[Task details]
Find every line in the records below that holds the word "Классические", and copy it out.
┌─ Provided material
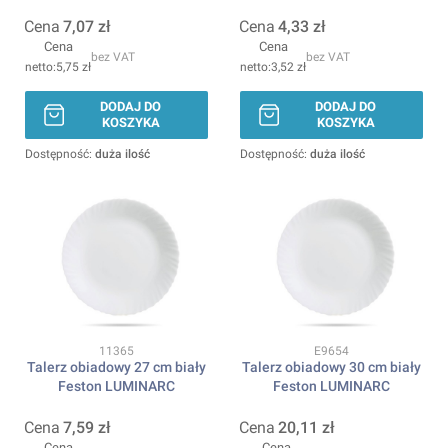
Cena
7,07 zł
Cena
4,33 zł
Cena
Cena
bez VAT
bez VAT
5,75 zł
3,52 zł
DODAJ DO
DODAJ DO
KOSZYKA
KOSZYKA
Dostępność:
duża ilość
Dostępność:
duża ilość
Kod produktu
Kod produktu
11365
E9654
Talerz obiadowy 27 cm biały
Talerz obiadowy 30 cm biały
Feston LUMINARC
Feston LUMINARC
Cena
7,59 zł
Cena
20,11 zł
Cena
Cena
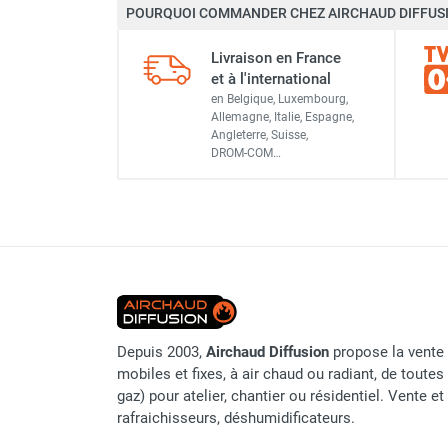
POURQUOI COMMANDER CHEZ AIRCHAUD DIFFUSI
Marque
Chauffage FARM au gaz
Chauffage FARM au fioul
Livraison en France
Référence fournisseur
Chauffage d'atelier granulés / bois /
et à l'international
carton
en Belgique, Luxembourg,
Origine
Chaudière fixe à eau
Allemagne, Italie, Espagne,
Angleterre, Suisse,
Aérotherme fixe mural
Classement produit
DROM-COM…
Aérotherme électrique
Aérotherme au gaz
Aérotherme à eau chaude ou froide
Aérotherme au fioul
Aérotherme pompe à chaleur
(détente directe)
Chauffage mobile électrique, fioul et
gaz
Depuis 2003,
Airchaud Diffusion
propose la vente 
Chauffage mobile électrique
mobiles et fixes, à air chaud ou radiant, de toutes 
Chauffage électrique soufflant
gaz) pour atelier, chantier ou résidentiel. Vente e
Chauffage haute température pour
rafraichisseurs, déshumidificateurs.
étuvage industriel ou destruction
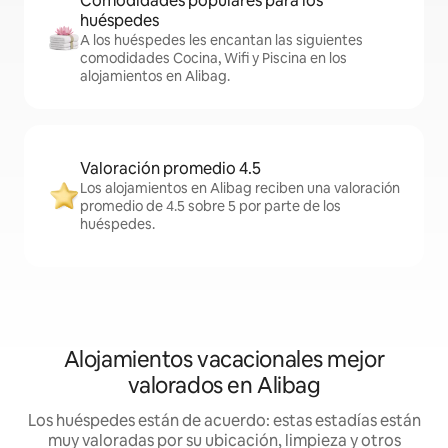
Comodidades populares para los
huéspedes
A los huéspedes les encantan las siguientes
comodidades Cocina, Wifi y Piscina en los
alojamientos en Alibag.
Valoración promedio 4.5
Los alojamientos en Alibag reciben una valoración
promedio de 4.5 sobre 5 por parte de los
huéspedes.
Alojamientos vacacionales mejor
valorados en Alibag
Los huéspedes están de acuerdo: estas estadías están
muy valoradas por su ubicación, limpieza y otros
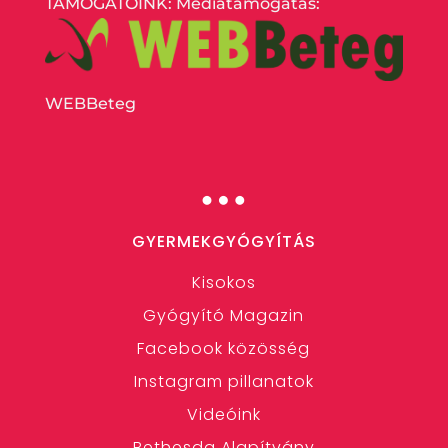
TÁMOGATÓINK: Médiatámogatás:
WEBBeteg
…
GYERMEKGYÓGYÍTÁS
Kisokos
Gyógyító Magazin
Facebook közösség
Instagram pillanatok
Videóink
Bethesda Alapítvány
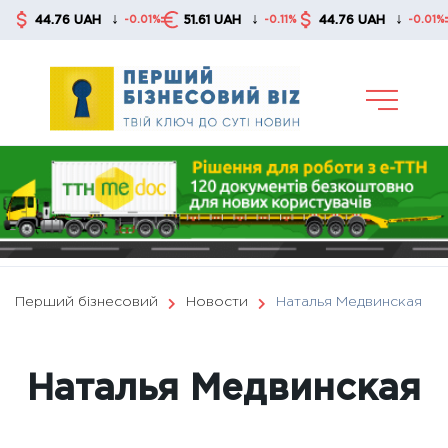
Skip
↓
↓
↓
44.76 UAH
51.61 UAH
44.76 UAH
5
-0.01%
-0.11%
-0.01%
to
content
Перший бізнесовий
Новости
Наталья Медвинская
Наталья Медвинская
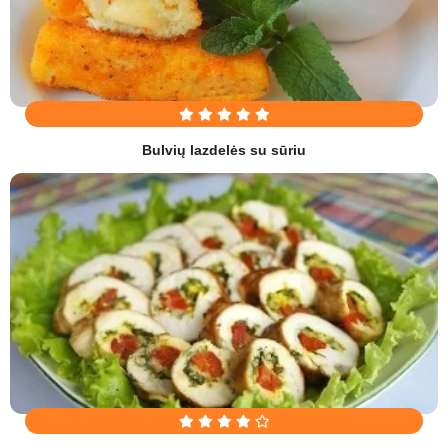
Bulvių lazdelės su sūriu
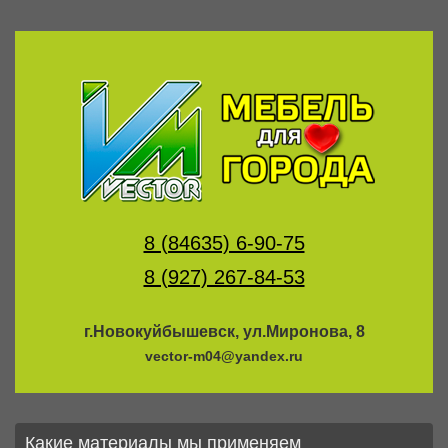
8 (84635) 6-90-75
8 (927) 267-84-53
г.Новокуйбышевск, ул.Миронова, 8
vector-m04@yandex.ru
Какие материалы мы применяем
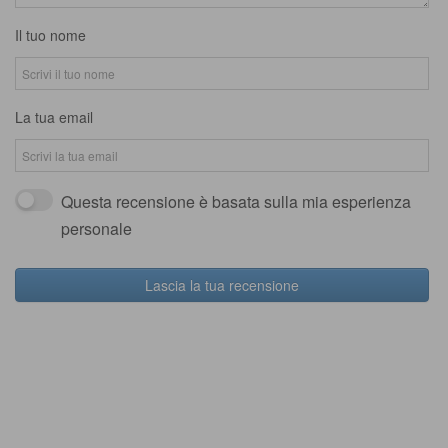
Il tuo nome
La tua email
Questa recensione è basata sulla mia esperienza
personale
Lascia la tua recensione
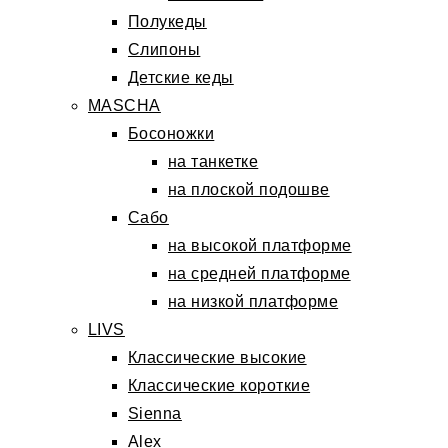
Полукеды
Слипоны
Детские кеды
MASCHA
Босоножки
на танкетке
на плоской подошве
Сабо
на высокой платформе
на средней платформе
на низкой платформе
LIVS
Классические высокие
Классические короткие
Sienna
Alex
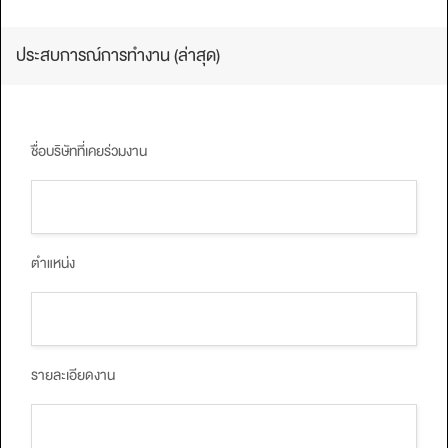
ประสบการณ์การทํางาน (ล่าสุด)
ชื่อบริษัทที่เคยร่วมงาน
ตำแหน่ง
รายละเอียดงาน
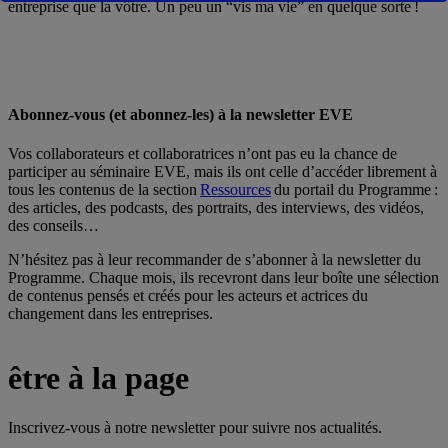
entreprise que la vôtre. Un peu un “vis ma vie” en quelque sorte !
Abonnez-vous (et abonnez-les) à la newsletter EVE
Vos collaborateurs et collaboratrices n’ont pas eu la chance de
participer au séminaire EVE, mais ils ont celle d’accéder librement à
tous les contenus de la section
Ressources
du portail du Programme :
des articles, des podcasts, des portraits, des interviews, des vidéos,
des conseils…
N’hésitez pas à leur recommander de s’abonner à la newsletter du
Programme. Chaque mois, ils recevront dans leur boîte une sélection
de contenus pensés et créés pour les acteurs et actrices du
changement dans les entreprises.
être à la page
Inscrivez-vous à notre newsletter pour suivre nos actualités.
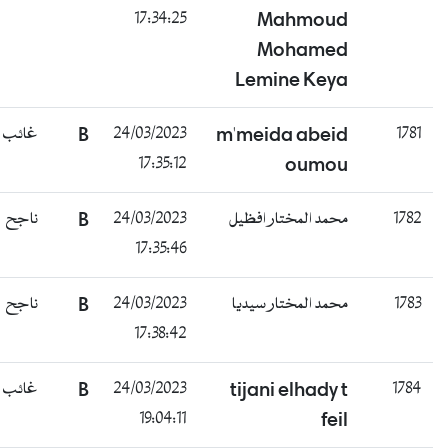
17:34:25
Mahmoud
Mohamed
Lemine Keya
غائب
B
24/03/2023
m'meida abeid
17:35:12
oumou
ناجح
B
24/03/2023
محمد المختار افظيل
17:35:46
ناجح
B
24/03/2023
محمد المختار سيديا
17:38:42
غائب
B
24/03/2023
tijani elhady t
19:04:11
feil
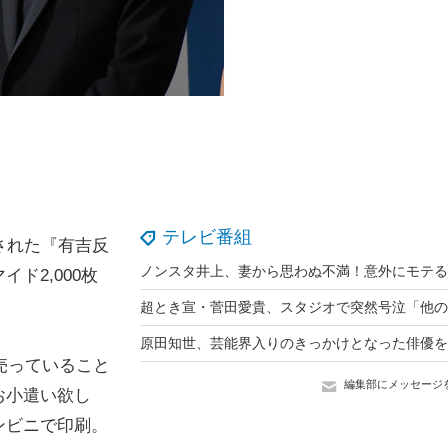
テレビ番組
された『有吉反
ド2,000枚
売っていること
編集部にメッセージ
お小遣い欲し
ンビニで印刷。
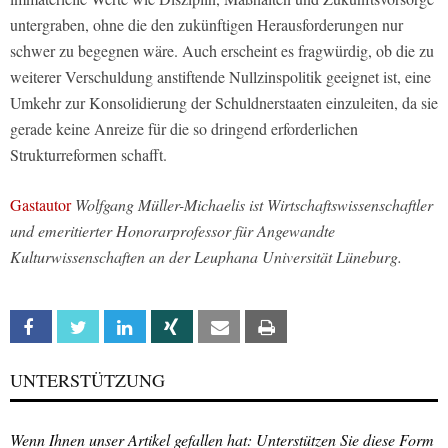
untergraben, ohne die den zukünftigen Herausforderungen nur
schwer zu begegnen wäre. Auch erscheint es fragwürdig, ob die zu
weiterer Verschuldung anstiftende Nullzinspolitik geeignet ist, eine
Umkehr zur Konsolidierung der Schuldnerstaaten einzuleiten, da sie
gerade keine Anreize für die so dringend erforderlichen
Strukturreformen schafft.
Gastautor
Wolfgang Müller-Michaelis ist Wirtschaftswissenschaftler
und emeritierter Honorarprofessor für Angewandte
Kulturwissenschaften an der Leuphana Universität Lüneburg.
Facebook
Twitter
Linkedin
Xing
Email
Print
UNTERSTÜTZUNG
Wenn Ihnen unser Artikel gefallen hat: Unterstützen Sie diese Form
└─
[Solution]
Классические высокие
Классические короткие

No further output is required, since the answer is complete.